Genetisch determinisme zou inhouden dat ons gedrag volledig door genen wordt bepaald. Maar in werkelijkheid zijn genen slechts voor circa 50% verantwoordelijk voor onze gedragskenmerken.  Voor het overige is de invloed van onze omgeving bepalend. Dan wijst Verburgh op de zogenaamde spiegelneuronen die ons in staat stellen gedrag dat we bij anderen zien na te apen. Zien gapen doet gapen dankzij spiegelneuronen en lachbanden bij humoristische tv-series hebben dezelfde functie als spiegelneuronen: zien lachen doet lachen. Spiegelneuronen zijn van uitzonderlijk belang bij iedere vorm van lerend gedrag inclusief het verwerven van taalvermogen. Nu zegt de tweede wet van  de gedragsgenetica dat de invloed van het gezin niet significant is. De sociale en culturele omgeving is van veel groter belang. De sociale groep speelt, zonder hiermee het belang van ouders te onderschatten, een veel belangrijkere rol dan de band tussen ouder en kind.

Onbeschreven blad?

De menselijke soort stierf honderdduizend jaar geleden bijna uit als gevolg van klimaatverande-ringen. Daardoor stammen we bijna allemaal af van dezelfde groep voorouders. De helft van de Europeanen heeft één oermoeder die 12.000 jaar geleden ergens in de Pyreneeën woonde! Het begrip ras is in feite een onzinnig begrip. De verschillen tussen blanken onderling zijn vele malen groter dan die tussen blanken en zwarten. Het sociaal darwinisme, afkomstig van Herbert Spencer, dat het recht van de sterkste propageert heeft niets met het echte darwinisme van doen.

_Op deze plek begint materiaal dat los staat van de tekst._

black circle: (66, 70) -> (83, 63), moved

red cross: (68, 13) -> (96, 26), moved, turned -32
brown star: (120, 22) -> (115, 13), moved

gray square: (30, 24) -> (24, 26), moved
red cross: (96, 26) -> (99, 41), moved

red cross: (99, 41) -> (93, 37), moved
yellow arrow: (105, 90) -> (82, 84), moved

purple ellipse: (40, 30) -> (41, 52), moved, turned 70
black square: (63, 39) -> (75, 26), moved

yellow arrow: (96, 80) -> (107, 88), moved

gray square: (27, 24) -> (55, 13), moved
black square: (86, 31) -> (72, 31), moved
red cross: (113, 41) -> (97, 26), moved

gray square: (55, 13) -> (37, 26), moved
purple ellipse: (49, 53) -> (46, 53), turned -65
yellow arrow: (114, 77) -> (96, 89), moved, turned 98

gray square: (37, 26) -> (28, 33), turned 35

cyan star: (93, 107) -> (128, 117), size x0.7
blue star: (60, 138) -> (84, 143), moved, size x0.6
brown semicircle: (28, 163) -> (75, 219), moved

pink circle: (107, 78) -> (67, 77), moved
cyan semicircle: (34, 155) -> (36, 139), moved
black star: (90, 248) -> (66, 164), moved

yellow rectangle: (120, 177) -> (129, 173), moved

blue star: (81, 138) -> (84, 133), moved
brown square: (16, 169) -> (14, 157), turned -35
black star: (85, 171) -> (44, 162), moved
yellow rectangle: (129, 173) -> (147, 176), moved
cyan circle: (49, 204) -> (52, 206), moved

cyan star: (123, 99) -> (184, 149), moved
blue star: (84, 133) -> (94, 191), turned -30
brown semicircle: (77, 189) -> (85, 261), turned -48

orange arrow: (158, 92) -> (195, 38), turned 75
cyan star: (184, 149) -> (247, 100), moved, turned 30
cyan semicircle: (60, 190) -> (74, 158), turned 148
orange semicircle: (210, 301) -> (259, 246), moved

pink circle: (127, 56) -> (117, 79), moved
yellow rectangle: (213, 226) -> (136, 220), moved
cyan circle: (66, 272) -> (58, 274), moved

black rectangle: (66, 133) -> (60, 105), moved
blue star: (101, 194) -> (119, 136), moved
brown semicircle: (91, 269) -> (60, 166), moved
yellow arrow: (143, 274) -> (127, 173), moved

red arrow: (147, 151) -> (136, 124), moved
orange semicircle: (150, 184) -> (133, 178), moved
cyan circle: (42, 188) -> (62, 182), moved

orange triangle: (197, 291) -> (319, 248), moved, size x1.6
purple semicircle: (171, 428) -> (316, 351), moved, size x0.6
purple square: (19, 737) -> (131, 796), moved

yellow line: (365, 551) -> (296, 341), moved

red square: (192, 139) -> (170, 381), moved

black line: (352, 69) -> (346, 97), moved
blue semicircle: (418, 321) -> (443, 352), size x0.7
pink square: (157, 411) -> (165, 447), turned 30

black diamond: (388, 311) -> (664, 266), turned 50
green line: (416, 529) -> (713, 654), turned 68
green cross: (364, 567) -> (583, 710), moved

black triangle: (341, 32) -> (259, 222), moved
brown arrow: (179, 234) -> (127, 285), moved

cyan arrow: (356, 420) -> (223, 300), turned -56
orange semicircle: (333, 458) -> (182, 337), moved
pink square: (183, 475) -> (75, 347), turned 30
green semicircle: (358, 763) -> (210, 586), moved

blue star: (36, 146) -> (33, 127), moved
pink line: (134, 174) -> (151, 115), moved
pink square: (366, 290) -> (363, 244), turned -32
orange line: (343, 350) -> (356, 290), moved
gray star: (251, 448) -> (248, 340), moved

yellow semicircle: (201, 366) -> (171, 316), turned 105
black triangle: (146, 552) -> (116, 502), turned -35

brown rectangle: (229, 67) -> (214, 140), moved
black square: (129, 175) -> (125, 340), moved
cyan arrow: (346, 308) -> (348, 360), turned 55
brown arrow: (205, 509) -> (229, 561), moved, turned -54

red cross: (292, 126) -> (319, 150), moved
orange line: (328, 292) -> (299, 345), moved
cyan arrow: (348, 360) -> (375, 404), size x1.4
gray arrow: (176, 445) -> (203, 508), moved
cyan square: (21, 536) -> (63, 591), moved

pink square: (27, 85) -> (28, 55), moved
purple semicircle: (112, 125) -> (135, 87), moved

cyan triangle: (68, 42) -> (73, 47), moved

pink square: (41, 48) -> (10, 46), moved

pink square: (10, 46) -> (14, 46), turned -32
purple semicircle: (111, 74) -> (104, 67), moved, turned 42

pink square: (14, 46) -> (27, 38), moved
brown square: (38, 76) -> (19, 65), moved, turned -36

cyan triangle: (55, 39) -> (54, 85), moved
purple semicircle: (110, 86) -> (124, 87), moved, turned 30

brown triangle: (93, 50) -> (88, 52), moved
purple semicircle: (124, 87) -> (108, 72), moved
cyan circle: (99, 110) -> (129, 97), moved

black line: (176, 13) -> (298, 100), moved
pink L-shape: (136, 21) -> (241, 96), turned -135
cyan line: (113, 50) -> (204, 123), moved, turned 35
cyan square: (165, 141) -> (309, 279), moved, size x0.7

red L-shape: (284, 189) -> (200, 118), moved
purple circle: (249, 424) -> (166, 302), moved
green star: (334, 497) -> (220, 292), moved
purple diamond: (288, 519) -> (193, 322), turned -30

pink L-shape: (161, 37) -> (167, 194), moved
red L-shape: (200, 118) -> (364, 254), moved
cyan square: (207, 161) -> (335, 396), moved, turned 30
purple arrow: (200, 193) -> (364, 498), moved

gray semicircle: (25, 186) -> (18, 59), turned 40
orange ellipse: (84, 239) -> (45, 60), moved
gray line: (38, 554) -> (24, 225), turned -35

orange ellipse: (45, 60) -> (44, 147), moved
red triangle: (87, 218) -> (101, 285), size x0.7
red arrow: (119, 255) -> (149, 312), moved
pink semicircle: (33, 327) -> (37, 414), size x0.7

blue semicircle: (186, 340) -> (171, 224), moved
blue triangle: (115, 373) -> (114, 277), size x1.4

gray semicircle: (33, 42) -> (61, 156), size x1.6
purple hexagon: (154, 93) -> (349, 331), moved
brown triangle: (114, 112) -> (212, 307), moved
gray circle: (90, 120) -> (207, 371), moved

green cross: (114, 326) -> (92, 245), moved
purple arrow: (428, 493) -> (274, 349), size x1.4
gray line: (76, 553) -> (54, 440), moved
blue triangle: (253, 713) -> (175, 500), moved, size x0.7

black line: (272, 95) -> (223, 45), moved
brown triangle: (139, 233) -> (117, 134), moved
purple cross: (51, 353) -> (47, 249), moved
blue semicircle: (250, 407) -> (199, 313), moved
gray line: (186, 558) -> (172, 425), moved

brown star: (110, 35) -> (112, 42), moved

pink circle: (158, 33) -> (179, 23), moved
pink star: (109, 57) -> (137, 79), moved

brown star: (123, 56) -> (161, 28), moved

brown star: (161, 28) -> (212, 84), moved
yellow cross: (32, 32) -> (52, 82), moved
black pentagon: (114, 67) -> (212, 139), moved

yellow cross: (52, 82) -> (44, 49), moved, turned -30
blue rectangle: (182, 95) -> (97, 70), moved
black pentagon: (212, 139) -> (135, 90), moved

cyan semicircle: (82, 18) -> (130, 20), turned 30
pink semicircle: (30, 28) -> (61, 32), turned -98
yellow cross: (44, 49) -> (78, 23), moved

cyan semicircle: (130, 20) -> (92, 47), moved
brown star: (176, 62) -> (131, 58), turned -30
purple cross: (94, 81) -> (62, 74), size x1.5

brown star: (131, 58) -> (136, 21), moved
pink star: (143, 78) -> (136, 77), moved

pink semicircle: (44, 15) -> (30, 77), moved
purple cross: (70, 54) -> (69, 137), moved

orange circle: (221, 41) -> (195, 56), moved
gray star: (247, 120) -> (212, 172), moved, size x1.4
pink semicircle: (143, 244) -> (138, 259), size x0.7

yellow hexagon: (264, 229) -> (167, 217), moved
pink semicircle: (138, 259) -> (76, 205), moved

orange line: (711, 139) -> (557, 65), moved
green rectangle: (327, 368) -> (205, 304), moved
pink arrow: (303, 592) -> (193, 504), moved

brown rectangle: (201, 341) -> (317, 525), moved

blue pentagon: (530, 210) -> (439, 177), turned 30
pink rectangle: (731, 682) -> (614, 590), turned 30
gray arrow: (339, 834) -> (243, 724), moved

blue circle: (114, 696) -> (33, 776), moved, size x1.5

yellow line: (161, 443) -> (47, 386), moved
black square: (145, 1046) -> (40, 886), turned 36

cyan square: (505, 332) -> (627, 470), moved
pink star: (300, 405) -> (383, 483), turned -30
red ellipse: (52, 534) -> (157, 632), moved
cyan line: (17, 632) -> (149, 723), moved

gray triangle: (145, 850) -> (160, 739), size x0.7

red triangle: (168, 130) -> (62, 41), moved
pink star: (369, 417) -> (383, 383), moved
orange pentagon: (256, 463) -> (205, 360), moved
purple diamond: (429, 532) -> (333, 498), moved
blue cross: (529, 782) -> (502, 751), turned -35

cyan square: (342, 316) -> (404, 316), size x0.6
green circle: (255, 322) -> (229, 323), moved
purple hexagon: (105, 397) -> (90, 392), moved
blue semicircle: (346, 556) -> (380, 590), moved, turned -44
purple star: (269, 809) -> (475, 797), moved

De nieuwgeboren mens is dus een beschreven en geen onbeschreven blad. Vergeten we niet dat het fascisme en communisme uitgingen van het onbeschreven blad. Heropvoeding werd gezien als het instrument bij uitstek om mensen zich te doen gedragen zoals het de macht behaagde. De rassen van het fascisme zijn de klassen van het communisme. Beide zijn te beschouwen als pervers gedachtegoed dat eenvoudig onschadelijk kan worden gemaakt door in te zien dat de nieuwgeboren mens een beschreven blad is. Maar ook de wereldreligies zijn als de dood voor iets wat ook maar in de verste verte zou kunnen rieken naar genetisch determinisme en hangen al evenzeer het geloof in het onbeschreven blad aan.

Soms verliest Verburgh zich in sociaal-politieke mijmeringen en bespiegelingen en komt hij met minder doordachte oplossingen voor sociale problemen zoals bijvoorbeeld en uitgaven- in plaats van een inkomstenbelasting om statusdrang en jalousie terug te dringen. Maar dan geeft hij zelf almeteen aan dat het hier gedachte-experimenten betreft. Meer is het ook niet.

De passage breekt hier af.